Manchmal müssen Wissenschaftler die gefundenen Zähne gar nicht aufwendig analysieren, um Neues zu erfahren. Zum Beispiel 2013, als amerikanische Forscher in South Dakota zwei Schwanzwirbel eines ausgewachsenen Entenschnabel-Dinosauriers entdeckten. Zwischen ihnen steckte der Zahn eines Tyrannosaurus rex, der sich tief eingegraben hatte. Das Besondere: Der Knochen war rings um den Fremdkörper gewuchert. Offenbar hatte sich die Wunde entzündet, und beim Heilungsprozess hatte sich neues Knochengewebe gebildet. Das ließ nur einen Schluss zu: Der Entenschnabel-Dino hatte die Attacke überlebt, mindestens um einige Monate. Und es belegt, dass T. rex ein Jäger war, der sogar vor einem 13 Meter großen Tier nicht zurückschreckte. Zuvor hatten manche Paläontologen vermutet, dass die gewaltige Echse ein harmloser Aasfresser gewesen sein könnte. Das ist nun vom Tisch. Mehr noch, man kann aus dem unscheinbaren Zahn sogar auf die Jagdtechnik des Monsters schließen. Offenbar hat er seine Opfer von hinten attackiert. Löwen gehen genauso vor: Sie versuchen, ihre Beute durch einen Biss in die Hinterbeine an der Flucht zu hindern.

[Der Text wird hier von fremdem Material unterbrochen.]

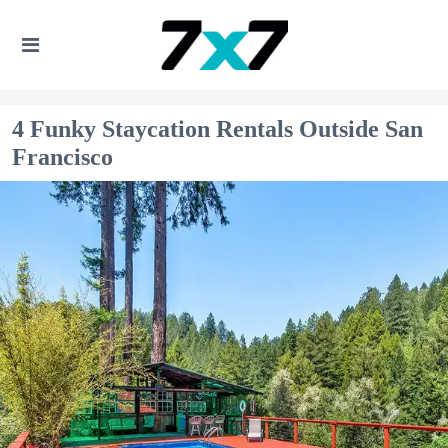
4 Funky Staycation Rentals Outside San
Francisco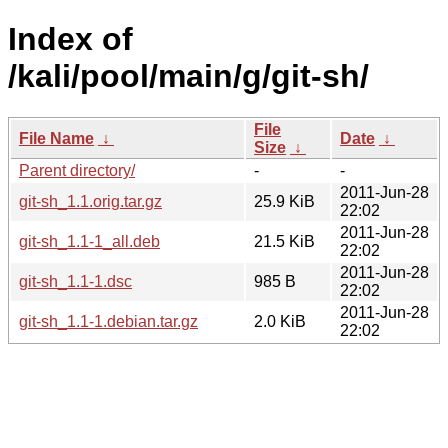
Index of
/kali/pool/main/g/git-sh/
File
File Name
↓
Date
↓
Size
↓
Parent directory/
-
-
2011-Jun-28
git-sh_1.1.orig.tar.gz
25.9 KiB
22:02
2011-Jun-28
git-sh_1.1-1_all.deb
21.5 KiB
22:02
2011-Jun-28
git-sh_1.1-1.dsc
985 B
22:02
2011-Jun-28
git-sh_1.1-1.debian.tar.gz
2.0 KiB
22:02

Der Verlust eines Zahns wie beim T. rex ist alles andere als ein Bagatellschaden. Denn Zähne sind zum Überleben ebenso wichtig wie das Herz oder die Lunge. Büßt ein Tier den Großteil seiner Zähne ein, ist es zum Tode verurteilt. Natürlich muss das Gebiss auch an die jeweilige Nahrung, die zur Verfügung steht, optimal angepasst sein. Um das zu gewährleisten, hat die Natur ihren ganzen Erfindungsreichtum ausgespielt. Sie hat für jede Nahrung, für jede Aufgabe hochspezialisierte Mundwerkzeuge hervorgebracht, ob zum Schneiden oder Kauen, Quetschen oder Reißen, Raspeln oder Stechen, Mahlen oder Stampfen. Und gerade weil sie im Leben so großen Belastungen ausgesetzt sind, profitiert die Forschung auch noch nach Jahrmillionen von ihnen und kann so manches Rätsel der Evolution lösen.